Network latency tends to be a common cause for performance issues when dealing with view provisioning. Tracing individual resource adapters can help you determine what is causing performance problems.
To improve provisioner performance, do the following:
Set the provisioner.maxThreads parameter in the Waveset.properties file to limit the maximum number of threads that are started to perform parallel resource provisioning operations each time a user is created, modified, or deleted.
The default value is 10, which generally provides optimal performance. Specifying a value greater than 20 significantly degrades the provisioner’s performance.
For example, if a user has 15 resource accounts, a maximum of ten provisioner threads are started to simultaneously perform resource provisioning operations on ten resource accounts. The remaining five resource accounts will not be modified until the first ten threads have completed resource provisioning operations.
In a different example, if you are modifying two users, and each user has two resource accounts, four provisioner threads might be used to update those resources.

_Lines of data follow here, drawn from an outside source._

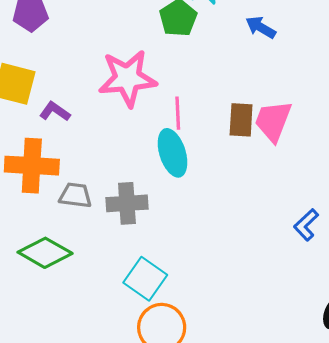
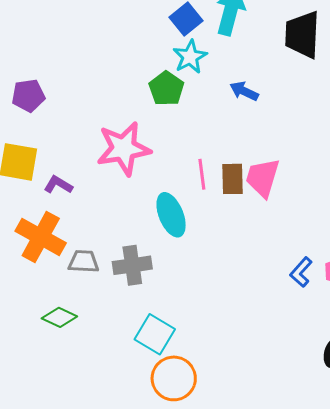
pink line: (178, 113) -> (202, 174), moved
orange cross: (32, 166) -> (41, 237), turned 30
green diamond: (45, 253) -> (59, 317), size x0.7

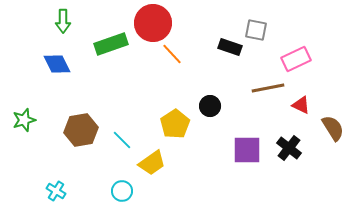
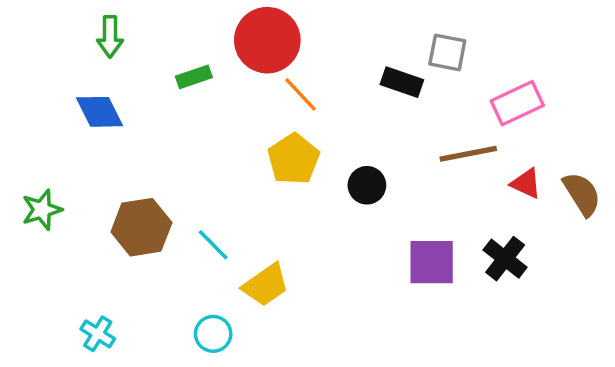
green rectangle: (111, 44) -> (194, 77), size x0.6
yellow pentagon: (175, 124) -> (294, 159), moved
brown semicircle: (333, 128) -> (582, 194), moved

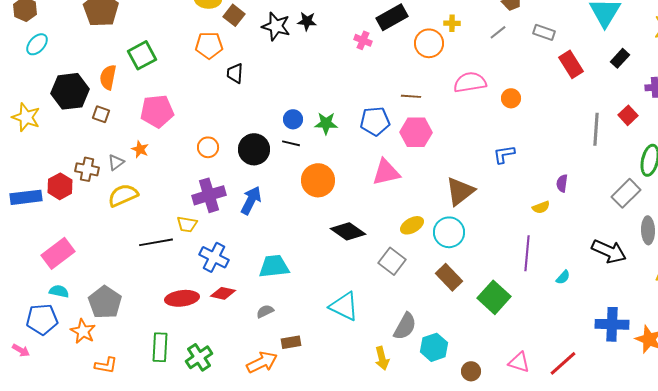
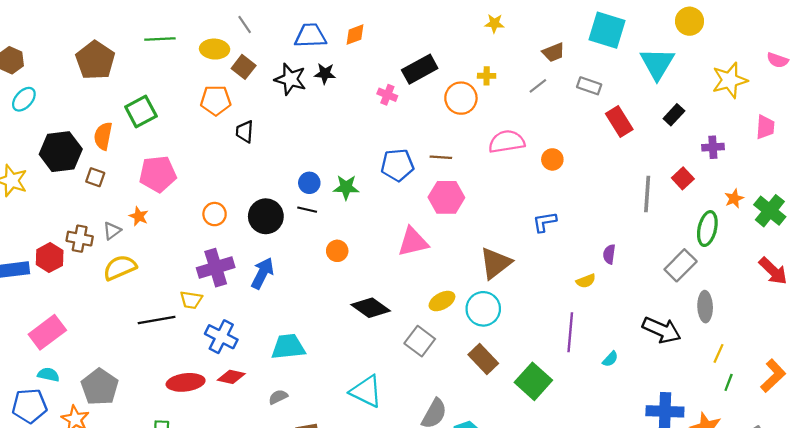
blue pentagon: (375, 121) -> (397, 165), moved
orange circle: (318, 180) -> (337, 251), size x0.6

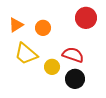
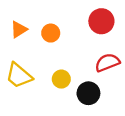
yellow trapezoid: (26, 54) -> (19, 76), moved
red semicircle: (73, 55) -> (107, 63), moved, turned -40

Increasing the provisioner.maxThreads value can help throughput when users have many resource accounts. However, specifying a very large value might create many provisioner threads, which can degrade performance on the server as a whole.

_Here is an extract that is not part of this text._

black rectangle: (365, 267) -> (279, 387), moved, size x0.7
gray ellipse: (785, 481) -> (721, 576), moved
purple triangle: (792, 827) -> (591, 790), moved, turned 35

Configure quota settings in the Waveset.properties file to control the number of concurrent operations (such as reprovisioning) a user can execute for a specific task. Increasing the number of concurrent actions can help more operations complete faster, but trying to process too many actions at once might cause bottlenecks.
You can create configuration sets on a per-pool basis. For example, if you create configuration A, configuration B, and configuration C, when you create a TaskDefinition (workflow), you can assign a specific pool configuration to the workflow from the configurations that you defined.

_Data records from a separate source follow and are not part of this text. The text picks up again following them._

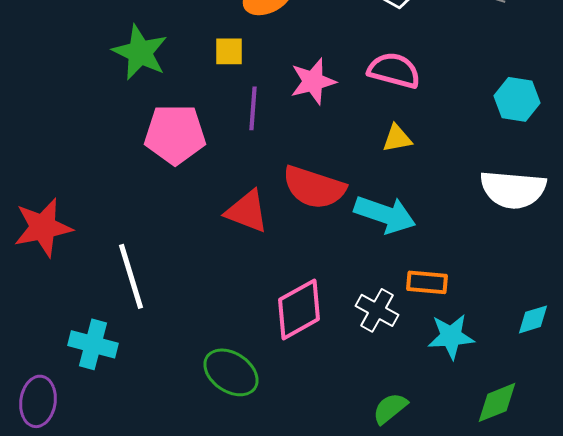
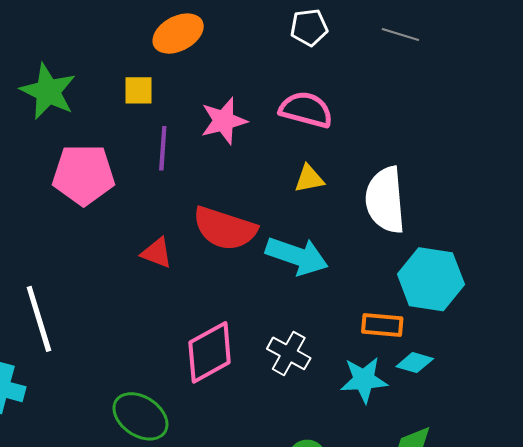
cyan hexagon: (517, 99) -> (431, 279), moved, size x1.4
white semicircle: (513, 189) -> (385, 200), moved, turned 80
red triangle: (247, 211) -> (157, 253), size x0.7
orange rectangle: (427, 282) -> (382, 325), moved
cyan diamond: (533, 319) -> (415, 363), moved, turned 33

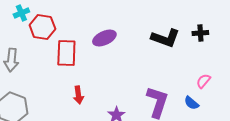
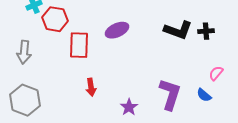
black cross: (200, 33) -> (206, 31), moved

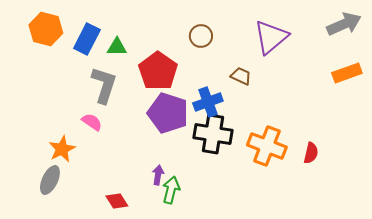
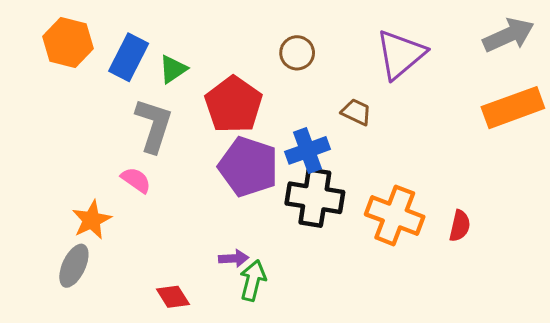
green triangle: (117, 47) -> (173, 69), turned -35
orange rectangle: (347, 73) -> (513, 108), size x1.4
purple arrow: (158, 175) -> (234, 258), turned 78

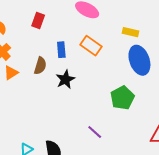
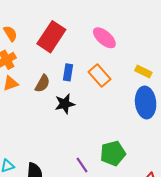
red rectangle: (38, 21) -> (51, 37), size x1.8
green pentagon: (122, 98) -> (113, 153), moved

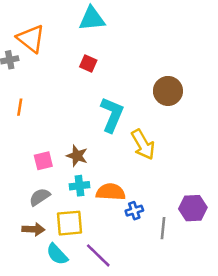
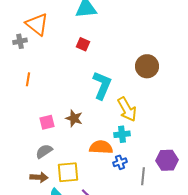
cyan cross: (79, 186) -> (122, 134), moved

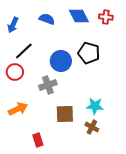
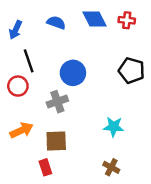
black line: (24, 51) -> (29, 61), turned -66
black pentagon: (89, 53) -> (132, 70), moved
brown square: (65, 114) -> (56, 141), moved
brown cross: (92, 127) -> (111, 167), moved

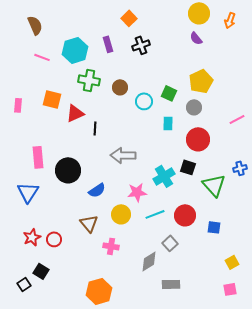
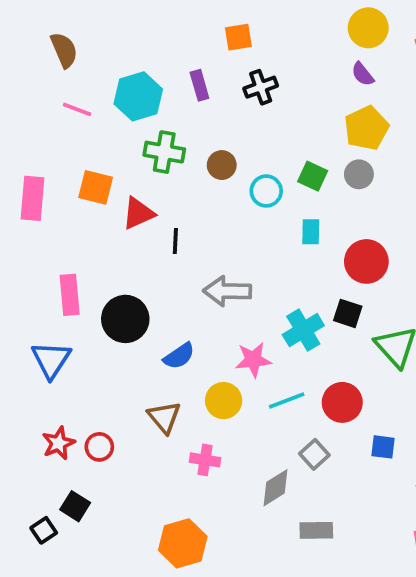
orange square: (129, 18) -> (238, 37), turned 35
yellow pentagon: (201, 81) -> (366, 128), moved
pink rectangle: (18, 105) -> (33, 198), size x1.6
gray circle: (194, 107) -> (359, 174), moved
blue square: (214, 227) -> (383, 447), moved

The following example shows the quota settings that limit user bob to running one reprovisioning task at a time:
Quota.poolNames=ReProvision,Provision Quota.pool.ReProvision.defaultLimit=1 Quota.pool.ReProvision.unlimitedItems=Configurator Quota.pool.ReProvision.items=bob,jan,ted Quota.pool.ReProvision.item.bob.limit=1 |
To enforce the task quota, reference poolName in a TaskDefinition. The format is as follows:
<TaskDefinition ... quotaName=’{poolName}’..>
Most users start only one task at a time. For proxy administrators who perform reconciliation or Active Sync tasks, set the task quota higher.
Avoid using the Configurator user for reconciliation and Active Sync tasks. The Configurator has access to unlimited tasks and can monopolize available resources, which adversely affects concurrent processes.